(Extracted records)
+++++
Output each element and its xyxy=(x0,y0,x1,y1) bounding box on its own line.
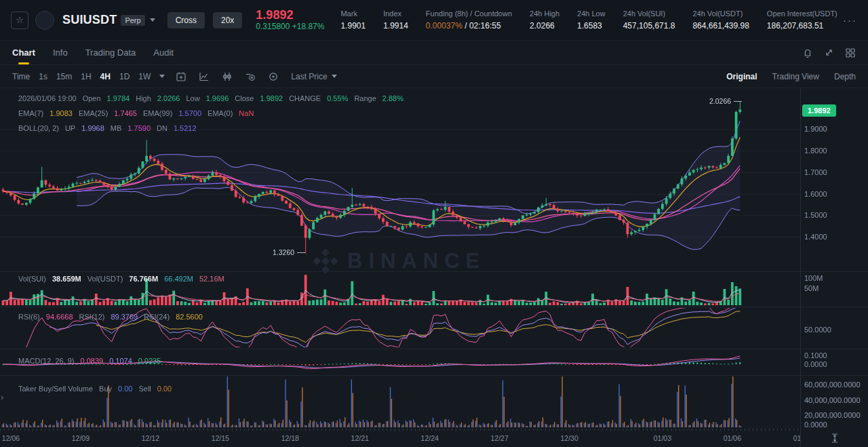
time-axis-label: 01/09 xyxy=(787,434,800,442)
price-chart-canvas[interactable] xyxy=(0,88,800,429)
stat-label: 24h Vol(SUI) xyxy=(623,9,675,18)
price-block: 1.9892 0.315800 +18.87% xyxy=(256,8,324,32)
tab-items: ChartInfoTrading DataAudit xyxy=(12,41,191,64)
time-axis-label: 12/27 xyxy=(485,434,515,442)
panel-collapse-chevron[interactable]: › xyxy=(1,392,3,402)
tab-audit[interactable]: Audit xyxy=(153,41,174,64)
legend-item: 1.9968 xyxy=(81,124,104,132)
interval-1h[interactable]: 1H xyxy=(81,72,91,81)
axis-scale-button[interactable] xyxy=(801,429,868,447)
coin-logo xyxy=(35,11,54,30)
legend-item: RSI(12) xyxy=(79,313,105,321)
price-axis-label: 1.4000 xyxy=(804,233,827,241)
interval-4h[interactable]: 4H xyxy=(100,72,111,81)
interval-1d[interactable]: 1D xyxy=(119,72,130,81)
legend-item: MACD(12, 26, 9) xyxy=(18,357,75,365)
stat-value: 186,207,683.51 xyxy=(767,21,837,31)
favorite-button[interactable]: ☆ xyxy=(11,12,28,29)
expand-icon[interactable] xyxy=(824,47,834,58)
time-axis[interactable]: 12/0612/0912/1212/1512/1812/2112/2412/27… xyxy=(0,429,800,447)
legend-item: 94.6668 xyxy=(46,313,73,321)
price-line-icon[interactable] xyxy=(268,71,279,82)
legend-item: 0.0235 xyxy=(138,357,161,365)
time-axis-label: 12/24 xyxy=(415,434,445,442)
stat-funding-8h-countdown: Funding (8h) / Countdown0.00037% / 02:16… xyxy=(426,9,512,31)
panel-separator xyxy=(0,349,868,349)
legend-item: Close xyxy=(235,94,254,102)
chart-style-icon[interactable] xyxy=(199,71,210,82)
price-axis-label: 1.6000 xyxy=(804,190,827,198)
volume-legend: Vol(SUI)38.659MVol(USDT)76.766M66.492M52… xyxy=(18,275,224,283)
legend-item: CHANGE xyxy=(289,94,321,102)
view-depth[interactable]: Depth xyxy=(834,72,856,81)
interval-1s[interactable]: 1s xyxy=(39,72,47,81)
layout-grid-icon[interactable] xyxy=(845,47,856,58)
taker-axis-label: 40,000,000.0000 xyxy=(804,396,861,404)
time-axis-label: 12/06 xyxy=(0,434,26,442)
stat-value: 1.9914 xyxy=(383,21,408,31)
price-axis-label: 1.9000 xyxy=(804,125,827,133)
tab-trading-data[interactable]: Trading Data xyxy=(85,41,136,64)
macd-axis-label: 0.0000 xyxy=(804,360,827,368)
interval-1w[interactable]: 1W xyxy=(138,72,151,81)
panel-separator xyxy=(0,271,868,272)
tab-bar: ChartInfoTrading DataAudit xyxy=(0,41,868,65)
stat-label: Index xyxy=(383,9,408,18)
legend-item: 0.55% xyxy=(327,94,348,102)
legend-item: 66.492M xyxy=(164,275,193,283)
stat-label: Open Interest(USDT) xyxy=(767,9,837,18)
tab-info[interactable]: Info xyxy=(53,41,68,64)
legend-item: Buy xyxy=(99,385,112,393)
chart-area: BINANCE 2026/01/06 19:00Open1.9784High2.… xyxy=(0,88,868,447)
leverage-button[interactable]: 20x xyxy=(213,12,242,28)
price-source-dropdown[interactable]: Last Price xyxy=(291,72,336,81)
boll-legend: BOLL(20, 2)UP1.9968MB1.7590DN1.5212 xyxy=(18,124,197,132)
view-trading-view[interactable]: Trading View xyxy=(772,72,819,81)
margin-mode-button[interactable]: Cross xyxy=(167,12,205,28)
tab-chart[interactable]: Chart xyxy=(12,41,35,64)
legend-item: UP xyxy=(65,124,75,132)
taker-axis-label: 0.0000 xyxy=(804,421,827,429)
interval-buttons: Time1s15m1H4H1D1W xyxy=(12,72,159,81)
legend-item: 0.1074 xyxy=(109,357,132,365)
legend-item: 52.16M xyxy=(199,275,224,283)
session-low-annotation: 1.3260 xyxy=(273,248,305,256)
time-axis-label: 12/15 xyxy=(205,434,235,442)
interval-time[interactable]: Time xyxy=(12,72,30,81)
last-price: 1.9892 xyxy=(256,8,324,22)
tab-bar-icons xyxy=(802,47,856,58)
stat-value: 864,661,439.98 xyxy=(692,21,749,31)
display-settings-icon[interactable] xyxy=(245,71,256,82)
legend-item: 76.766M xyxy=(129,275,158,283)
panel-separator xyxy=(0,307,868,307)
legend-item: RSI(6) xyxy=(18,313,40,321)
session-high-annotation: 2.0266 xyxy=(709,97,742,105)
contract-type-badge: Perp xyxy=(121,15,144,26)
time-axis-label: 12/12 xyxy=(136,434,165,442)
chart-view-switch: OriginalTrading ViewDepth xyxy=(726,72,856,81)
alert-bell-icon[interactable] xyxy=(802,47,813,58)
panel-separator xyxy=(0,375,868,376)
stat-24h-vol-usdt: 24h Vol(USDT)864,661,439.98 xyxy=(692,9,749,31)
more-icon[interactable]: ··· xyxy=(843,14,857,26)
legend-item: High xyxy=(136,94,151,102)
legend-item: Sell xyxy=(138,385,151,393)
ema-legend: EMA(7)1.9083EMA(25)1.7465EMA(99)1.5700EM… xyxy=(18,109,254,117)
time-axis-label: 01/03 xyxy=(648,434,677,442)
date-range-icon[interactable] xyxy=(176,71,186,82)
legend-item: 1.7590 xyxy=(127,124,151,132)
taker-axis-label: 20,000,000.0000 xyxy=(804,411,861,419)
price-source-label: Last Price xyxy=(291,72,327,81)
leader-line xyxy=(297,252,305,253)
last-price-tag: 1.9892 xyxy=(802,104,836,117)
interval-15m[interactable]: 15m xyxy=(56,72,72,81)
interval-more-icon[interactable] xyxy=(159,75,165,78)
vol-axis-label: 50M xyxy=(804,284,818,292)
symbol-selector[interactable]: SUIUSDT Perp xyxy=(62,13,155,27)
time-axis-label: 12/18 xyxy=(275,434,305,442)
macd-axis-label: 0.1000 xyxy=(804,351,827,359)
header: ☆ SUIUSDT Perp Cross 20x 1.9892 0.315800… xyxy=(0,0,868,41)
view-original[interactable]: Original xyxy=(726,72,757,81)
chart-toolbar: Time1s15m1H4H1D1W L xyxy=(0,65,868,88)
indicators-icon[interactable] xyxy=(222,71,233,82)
+++++
The word "panel" may turn up on some lines of these records; say how many, with no other words.

5